[Start of section]

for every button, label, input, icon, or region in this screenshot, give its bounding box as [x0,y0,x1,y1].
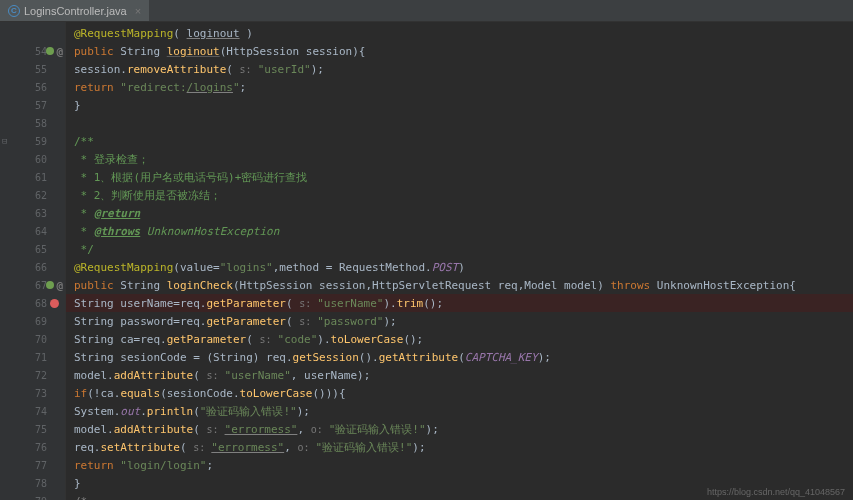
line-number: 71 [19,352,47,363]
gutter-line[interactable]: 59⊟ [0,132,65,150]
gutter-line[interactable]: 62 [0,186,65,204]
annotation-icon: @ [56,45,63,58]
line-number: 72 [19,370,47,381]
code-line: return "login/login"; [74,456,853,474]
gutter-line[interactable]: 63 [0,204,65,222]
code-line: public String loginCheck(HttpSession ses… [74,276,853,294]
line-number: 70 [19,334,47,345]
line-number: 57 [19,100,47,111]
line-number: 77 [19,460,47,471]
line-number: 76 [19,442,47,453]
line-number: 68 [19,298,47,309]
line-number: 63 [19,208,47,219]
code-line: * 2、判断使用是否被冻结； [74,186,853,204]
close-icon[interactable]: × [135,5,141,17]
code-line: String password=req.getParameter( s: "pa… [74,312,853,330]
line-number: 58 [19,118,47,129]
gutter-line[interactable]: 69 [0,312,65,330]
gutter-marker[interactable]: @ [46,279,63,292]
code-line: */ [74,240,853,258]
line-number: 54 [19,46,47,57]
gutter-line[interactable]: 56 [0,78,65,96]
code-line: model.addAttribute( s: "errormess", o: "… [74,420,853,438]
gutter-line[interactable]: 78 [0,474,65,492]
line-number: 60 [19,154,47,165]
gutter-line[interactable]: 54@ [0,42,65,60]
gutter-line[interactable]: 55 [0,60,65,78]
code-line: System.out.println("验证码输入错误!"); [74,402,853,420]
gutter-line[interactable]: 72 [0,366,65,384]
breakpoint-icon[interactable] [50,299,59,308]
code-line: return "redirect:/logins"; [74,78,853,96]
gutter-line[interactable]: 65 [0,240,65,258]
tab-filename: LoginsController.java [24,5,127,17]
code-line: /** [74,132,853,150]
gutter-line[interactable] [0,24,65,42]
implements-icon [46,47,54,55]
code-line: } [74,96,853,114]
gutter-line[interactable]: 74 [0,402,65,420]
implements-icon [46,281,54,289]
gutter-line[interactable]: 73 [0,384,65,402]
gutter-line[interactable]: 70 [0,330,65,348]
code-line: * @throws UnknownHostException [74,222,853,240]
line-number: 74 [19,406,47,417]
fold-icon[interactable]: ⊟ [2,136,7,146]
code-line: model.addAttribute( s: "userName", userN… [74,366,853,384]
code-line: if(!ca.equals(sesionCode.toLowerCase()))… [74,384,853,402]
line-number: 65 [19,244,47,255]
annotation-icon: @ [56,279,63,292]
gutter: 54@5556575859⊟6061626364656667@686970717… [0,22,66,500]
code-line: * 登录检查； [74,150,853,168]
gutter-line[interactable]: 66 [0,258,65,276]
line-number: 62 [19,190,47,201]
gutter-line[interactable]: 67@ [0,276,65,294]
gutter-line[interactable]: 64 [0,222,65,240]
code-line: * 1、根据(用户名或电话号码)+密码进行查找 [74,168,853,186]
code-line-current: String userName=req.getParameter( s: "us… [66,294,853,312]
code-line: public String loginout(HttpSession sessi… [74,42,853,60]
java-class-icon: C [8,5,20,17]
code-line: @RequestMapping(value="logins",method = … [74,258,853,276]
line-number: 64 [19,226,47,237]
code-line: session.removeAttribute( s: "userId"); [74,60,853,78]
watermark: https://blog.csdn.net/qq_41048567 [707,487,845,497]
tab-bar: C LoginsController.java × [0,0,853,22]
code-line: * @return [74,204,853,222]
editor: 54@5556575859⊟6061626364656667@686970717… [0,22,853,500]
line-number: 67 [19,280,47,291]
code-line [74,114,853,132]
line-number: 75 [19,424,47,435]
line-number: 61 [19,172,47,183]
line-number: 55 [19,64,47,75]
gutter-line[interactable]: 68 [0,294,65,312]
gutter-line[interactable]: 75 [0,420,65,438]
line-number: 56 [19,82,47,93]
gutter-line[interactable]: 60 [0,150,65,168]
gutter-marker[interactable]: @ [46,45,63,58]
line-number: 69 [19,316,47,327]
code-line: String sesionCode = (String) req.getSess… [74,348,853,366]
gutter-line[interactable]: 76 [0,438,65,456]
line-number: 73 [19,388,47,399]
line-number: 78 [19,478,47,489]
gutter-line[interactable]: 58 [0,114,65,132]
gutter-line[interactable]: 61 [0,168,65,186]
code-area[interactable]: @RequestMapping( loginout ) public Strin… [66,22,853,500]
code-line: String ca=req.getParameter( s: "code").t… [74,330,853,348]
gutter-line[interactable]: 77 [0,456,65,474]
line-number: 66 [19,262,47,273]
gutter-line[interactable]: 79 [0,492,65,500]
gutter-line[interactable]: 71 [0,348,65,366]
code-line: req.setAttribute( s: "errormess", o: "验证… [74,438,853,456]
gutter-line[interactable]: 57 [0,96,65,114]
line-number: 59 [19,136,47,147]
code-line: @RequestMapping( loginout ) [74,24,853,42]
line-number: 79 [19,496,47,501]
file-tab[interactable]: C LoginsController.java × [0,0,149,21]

[End of section]

» **Try it**: Search the listing above for the string "model" and copy each line that has it.

» **Written response**:
code-line: model.addAttribute( s: "errormess", o: "… [74,420,853,438]
code-line: model.addAttribute( s: "userName", userN… [74,366,853,384]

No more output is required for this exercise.